Problem description
Scan the entries below. Return every line that includes "Consultant".

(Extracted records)
##########
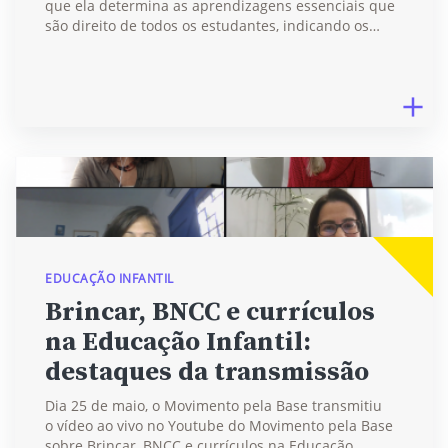
que ela determina as aprendizagens essenciais que
são direito de todos os estudantes, indicando os…
EDUCAÇÃO INFANTIL
Brincar, BNCC e currículos
na Educação Infantil:
destaques da transmissão
Dia 25 de maio, o Movimento pela Base transmitiu
o vídeo ao vivo no Youtube do Movimento pela Base
sobre Brincar, BNCC e currículos na Educação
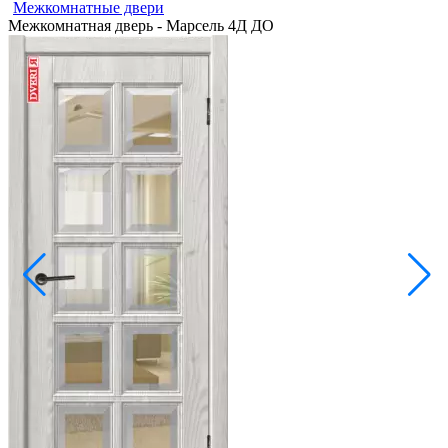
Межкомнатные двери
Межкомнатная дверь - Марсель 4Д ДО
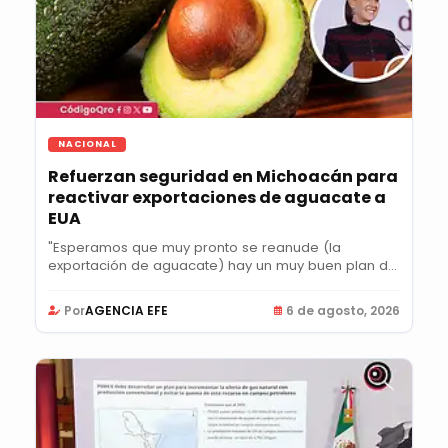
NACIONAL
Refuerzan seguridad en Michoacán para
reactivar exportaciones de aguacate a
EUA
"Esperamos que muy pronto se reanude (la
exportación de aguacate) hay un muy buen plan de
acción",...
Por
AGENCIA EFE
6 de agosto, 2026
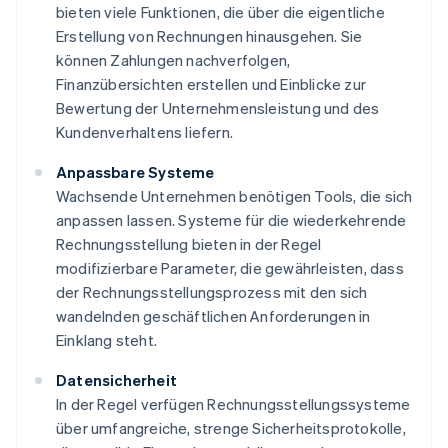
bieten viele Funktionen, die über die eigentliche
Erstellung von Rechnungen hinausgehen. Sie
können Zahlungen nachverfolgen,
Finanzübersichten erstellen und Einblicke zur
Bewertung der Unternehmensleistung und des
Kundenverhaltens liefern.
Anpassbare Systeme
Wachsende Unternehmen benötigen Tools, die sich
anpassen lassen. Systeme für die wiederkehrende
Rechnungsstellung bieten in der Regel
modifizierbare Parameter, die gewährleisten, dass
der Rechnungsstellungsprozess mit den sich
wandelnden geschäftlichen Anforderungen in
Einklang steht.
Datensicherheit
In der Regel verfügen Rechnungsstellungssysteme
über umfangreiche, strenge Sicherheitsprotokolle,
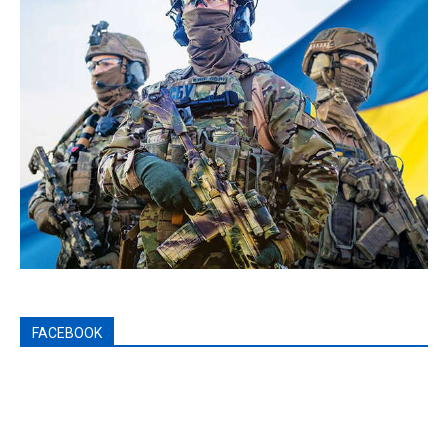
FACEBOOK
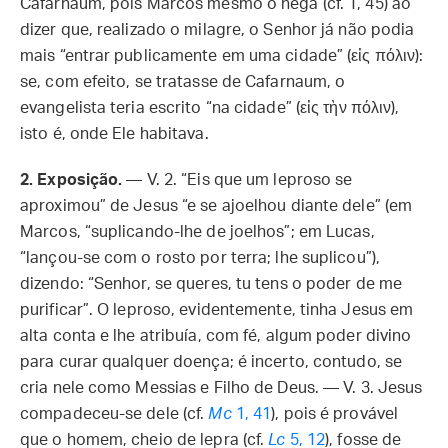
Cafarnaum, pois Marcos mesmo o nega (cf. 1, 45) ao
dizer que, realizado o milagre, o Senhor já não podia
mais “entrar publicamente em uma cidade” (εἰς πόλιν):
se, com efeito, se tratasse de Cafarnaum, o
evangelista teria escrito “na cidade” (εἰς τὴν πόλιν),
isto é, onde Ele habitava.
2.
Exposição.
— V. 2. “Eis que um leproso se
aproximou” de Jesus “e se ajoelhou diante dele” (em
Marcos, “suplicando-lhe de joelhos”; em Lucas,
“lançou-se com o rosto por terra; lhe suplicou”),
dizendo: “Senhor, se queres, tu tens o poder de me
purificar”. O leproso, evidentemente, tinha Jesus em
alta conta e lhe atribuía, com fé, algum poder divino
para curar qualquer doença; é incerto, contudo, se
cria nele como Messias e Filho de Deus. — V. 3. Jesus
compadeceu-se dele (cf.
Mc
1, 41
), pois é provável
que o homem, cheio de lepra (cf.
Lc
5, 12
), fosse de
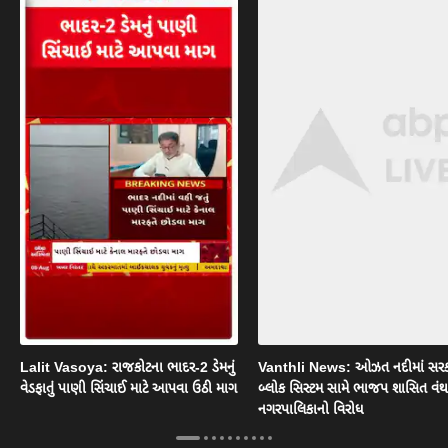
Lalit Vasoya: રાજકોટના ભાદર-2 ડેમનું
Vanthli News: ઓઝત નદીમાં સરક
વેડફાતું પાણી સિંચાઈ માટે આપવા ઉઠી માગ
બ્લોક સિસ્ટમ સામે ભાજપ શાસિત વં
નગરપાલિકાનો વિરોધ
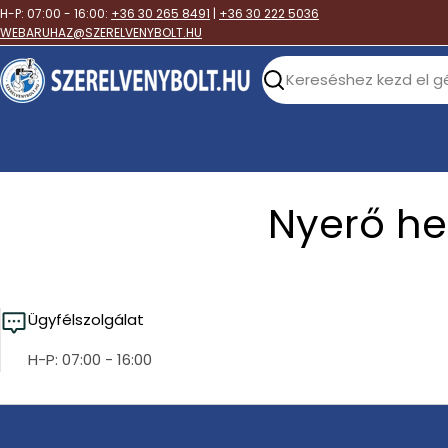
Skip
H-P: 07:00 - 16:00:
+36 30 265 8491
|
+36 30 222 5036
to
WEBARUHAZ@SZERELVENYBOLT.HU
content
Search
Nyerő he
Ügyfélszolgálat
H-P: 07:00 - 16:00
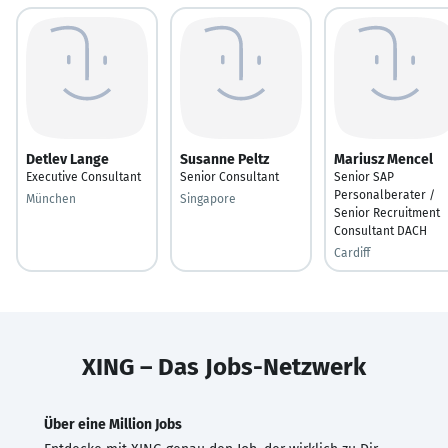
Detlev Lange
Susanne Peltz
Mariusz Mencel
Executive Consultant
Senior Consultant
Senior SAP
Personalberater /
München
Singapore
Senior Recruitment
Consultant DACH
Cardiff
XING – Das Jobs-Netzwerk
Über eine Million Jobs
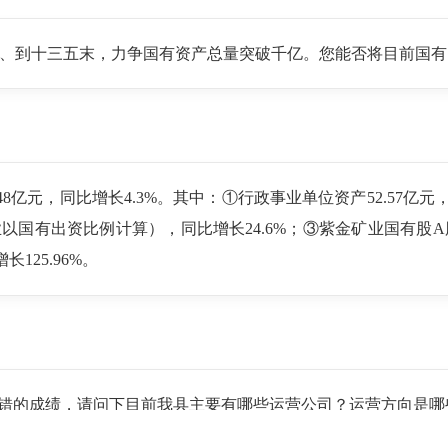
”牌、到十三五末，力争国有资产总量突破千亿。您能否将目前国
.48亿元，同比增长4.3%。其中：①行政事业单位资产52.57亿元
出资比例计算），同比增长24.6%；③紫金矿业国有股A股56.7
125.96%。
错的成绩，请问下目前我县主要有哪些运营公司？运营方向是哪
##########
Expected answer
Executive Consultant
Senior Consultant
Consultant DACH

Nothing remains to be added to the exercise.